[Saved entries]
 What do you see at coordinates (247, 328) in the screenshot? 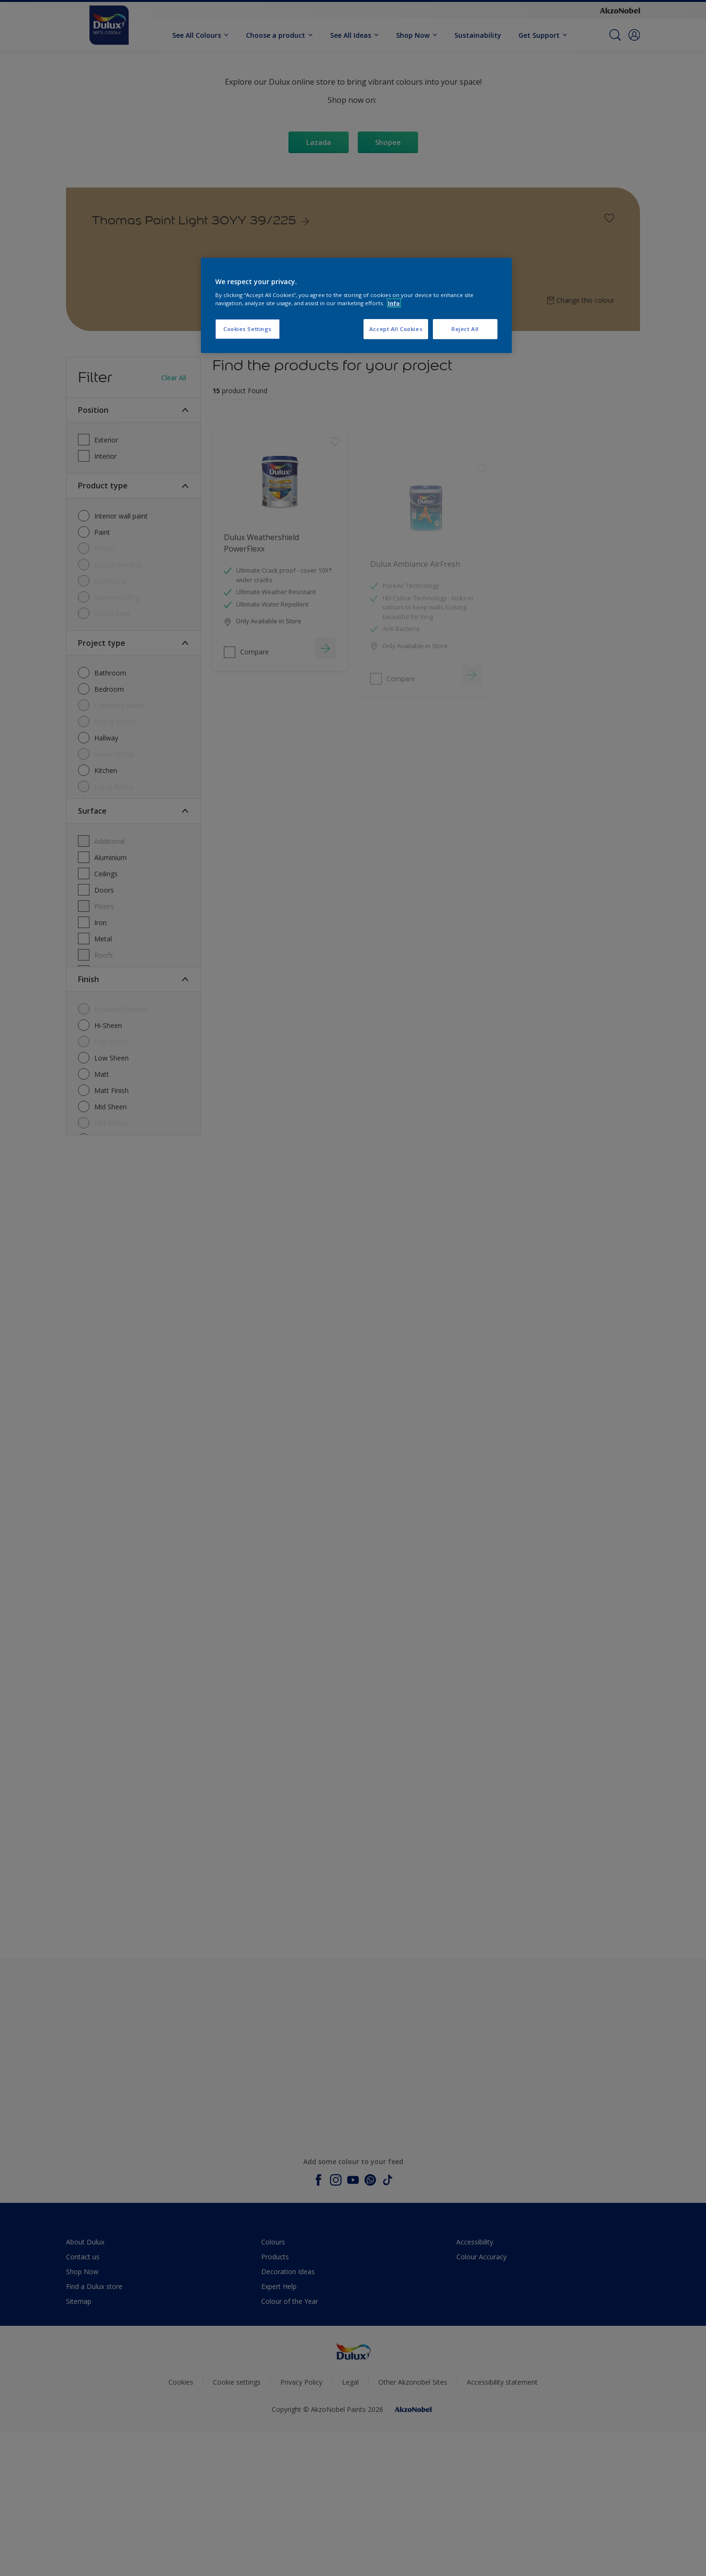
I see `Cookies Settings [Cookies Settings, Opens the preference center dialog]` at bounding box center [247, 328].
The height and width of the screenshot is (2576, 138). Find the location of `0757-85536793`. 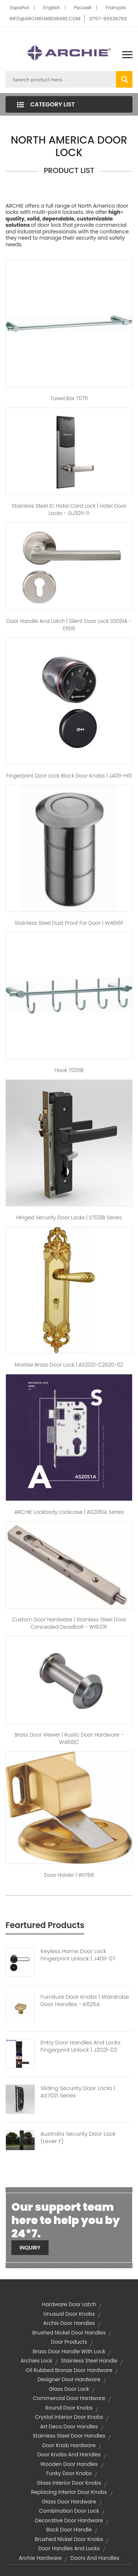

0757-85536793 is located at coordinates (108, 18).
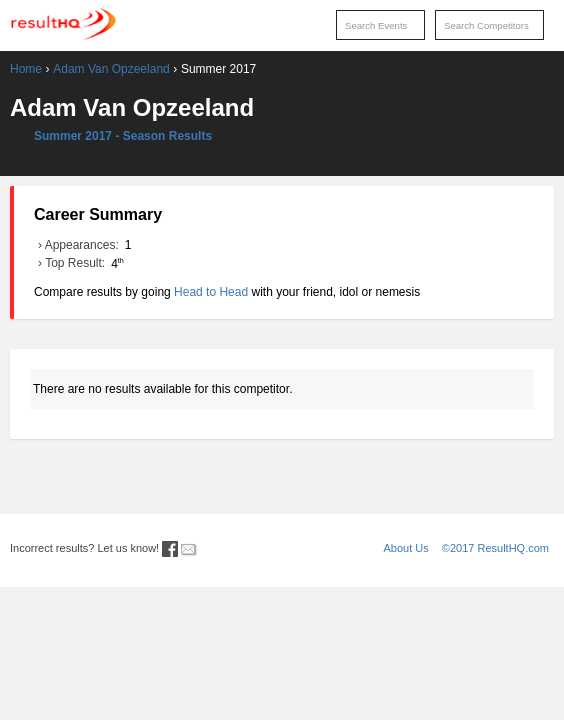 The height and width of the screenshot is (720, 564). What do you see at coordinates (26, 69) in the screenshot?
I see `Home` at bounding box center [26, 69].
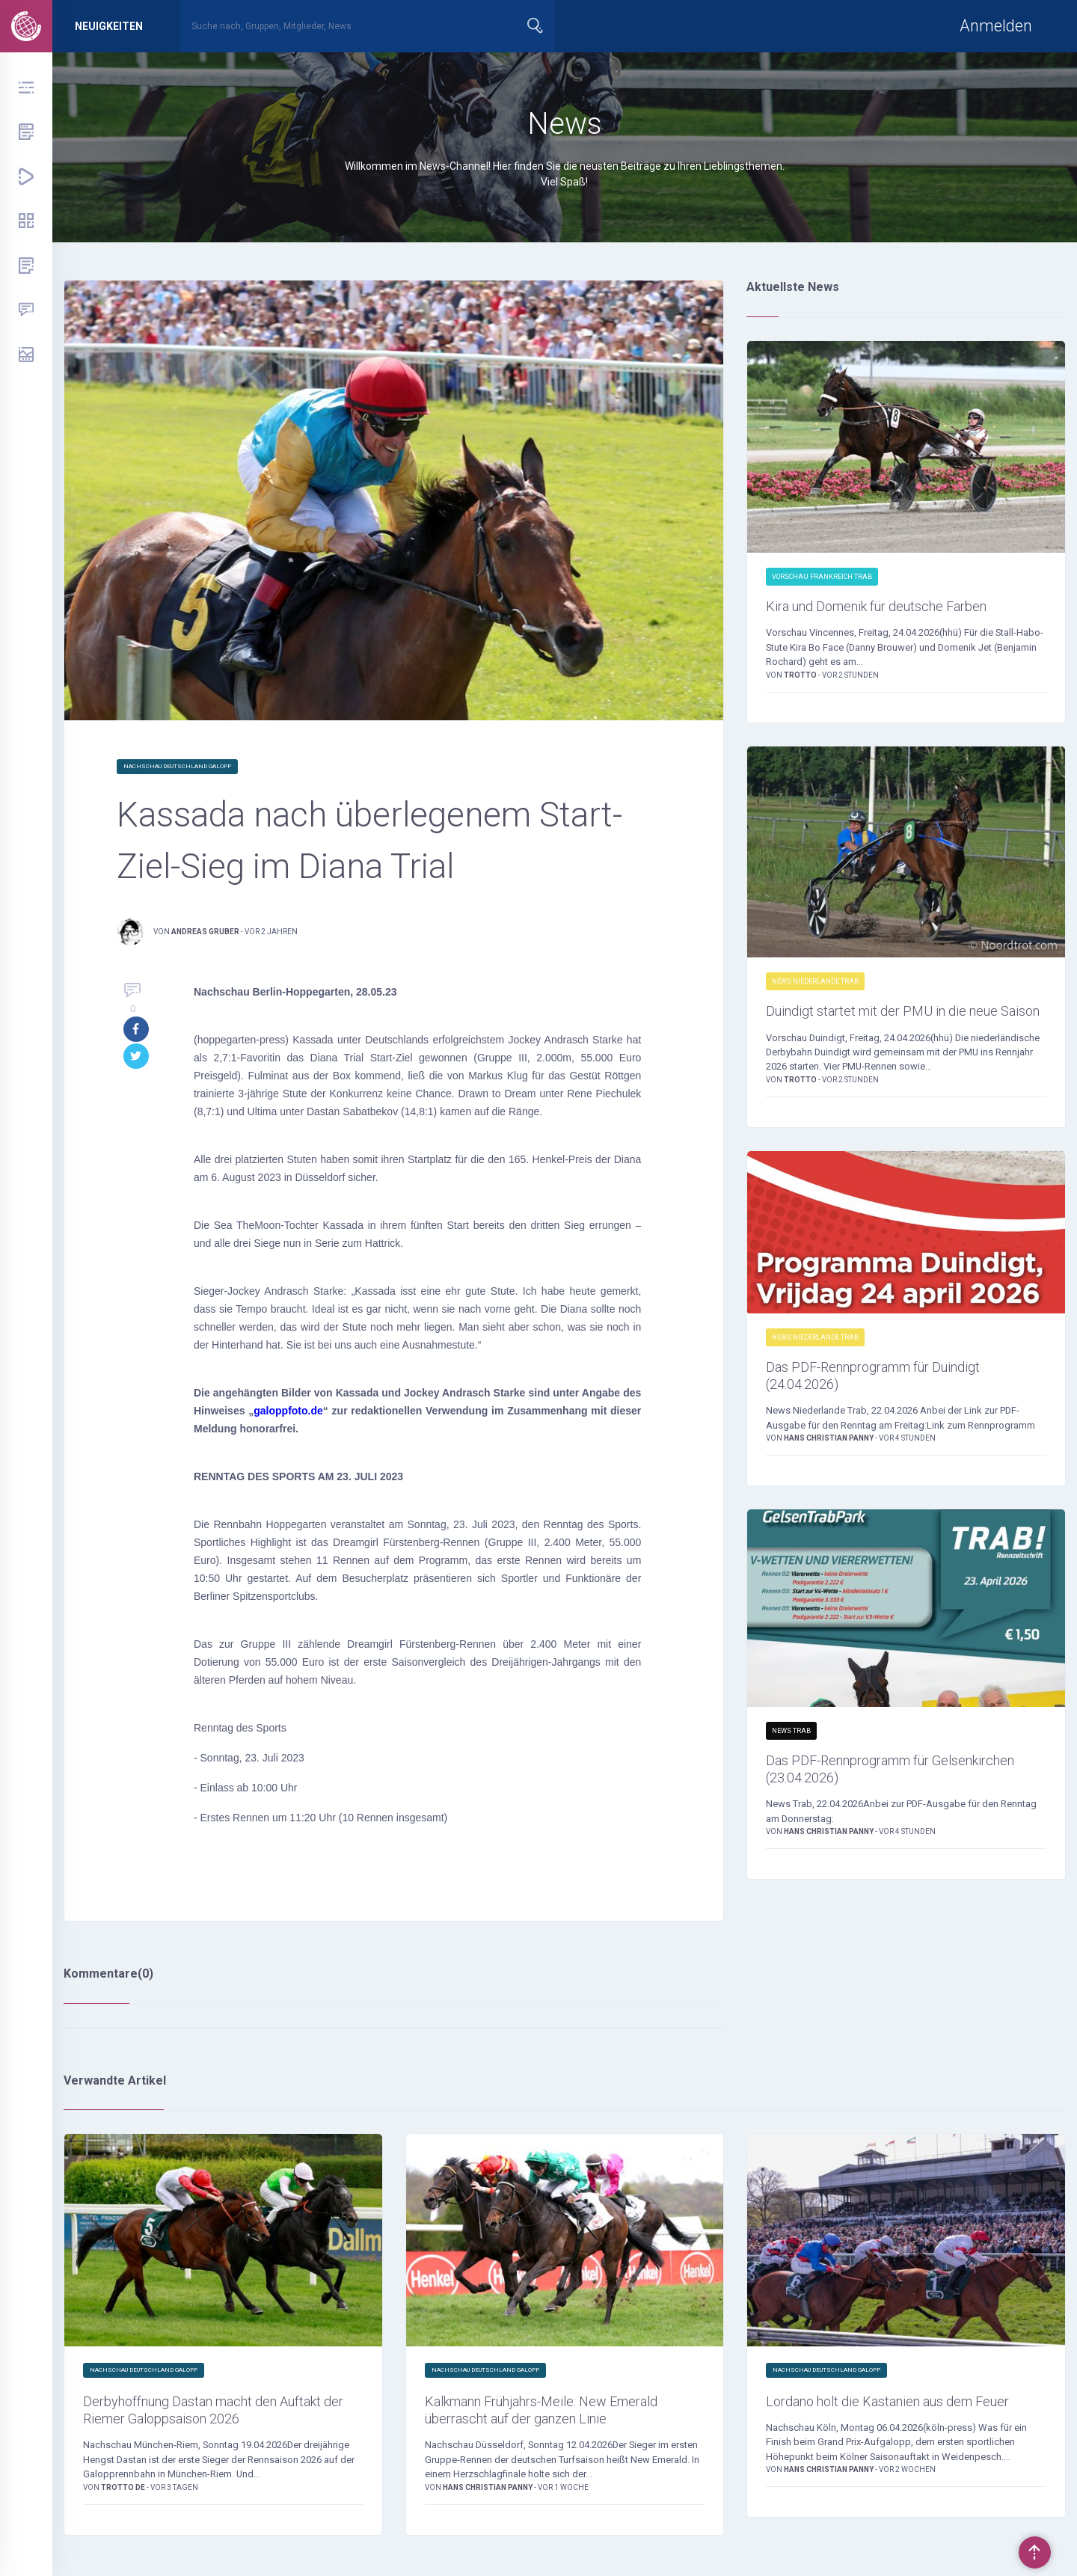  Describe the element at coordinates (815, 985) in the screenshot. I see `News Niederlande Trab` at that location.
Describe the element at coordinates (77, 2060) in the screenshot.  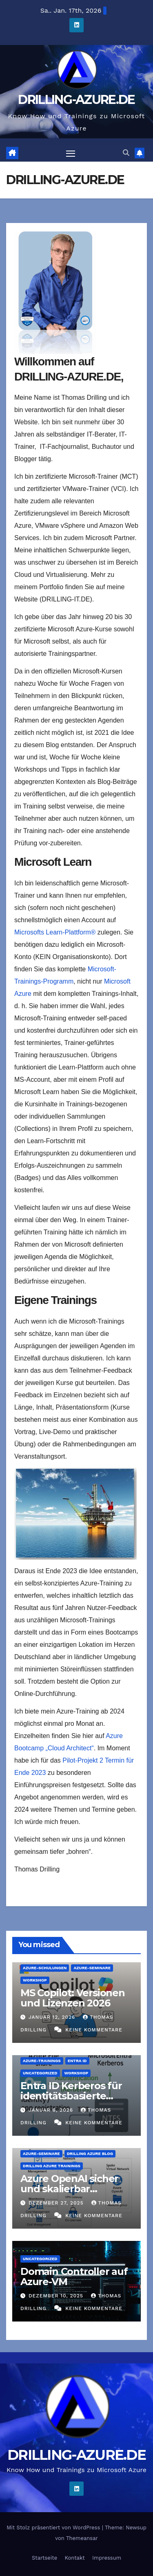
I see `Entra ID` at that location.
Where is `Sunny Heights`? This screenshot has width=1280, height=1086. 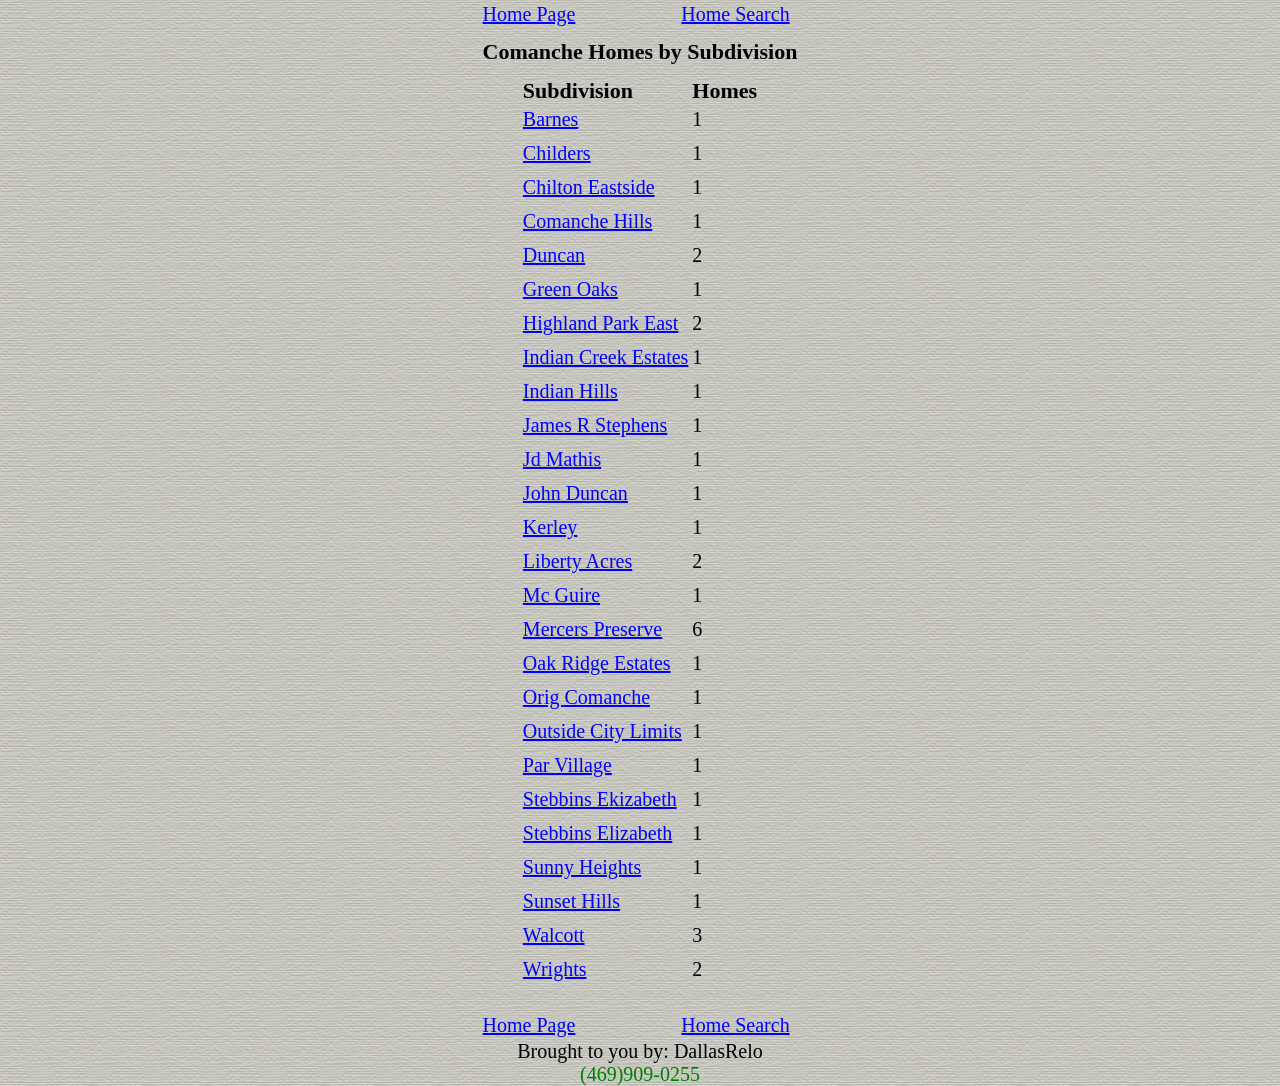 Sunny Heights is located at coordinates (582, 867).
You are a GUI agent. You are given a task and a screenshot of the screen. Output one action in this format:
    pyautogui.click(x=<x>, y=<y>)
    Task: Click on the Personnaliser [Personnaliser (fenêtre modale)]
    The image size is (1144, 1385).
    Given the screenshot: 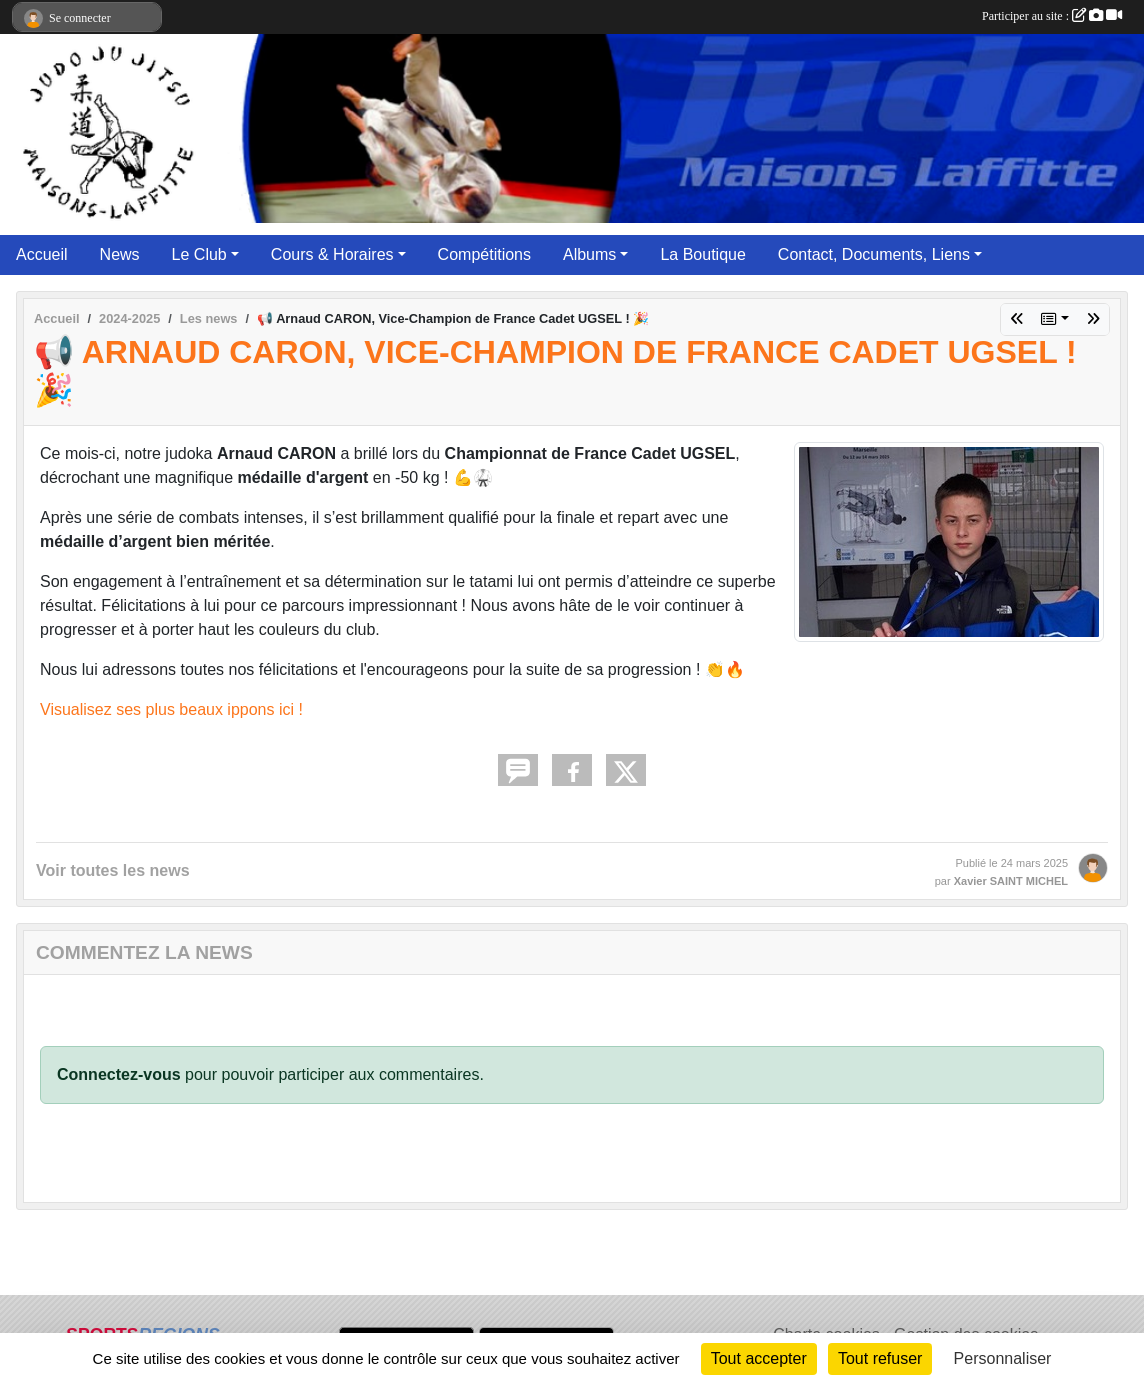 What is the action you would take?
    pyautogui.click(x=1003, y=1358)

* **Exercise directions**: Begin with the line above that has "You are a GUI" and continue through the line that has "The image size is (1144, 1385).", setting each one down exactly. Stop there.

* **Your solution**:
You are a GUI agent. You are given a task and a screenshot of the screen. Output one action in this format:
    pyautogui.click(x=<x>, y=<y>)
    Task: Click on the Personnaliser [Personnaliser (fenêtre modale)]
    The image size is (1144, 1385).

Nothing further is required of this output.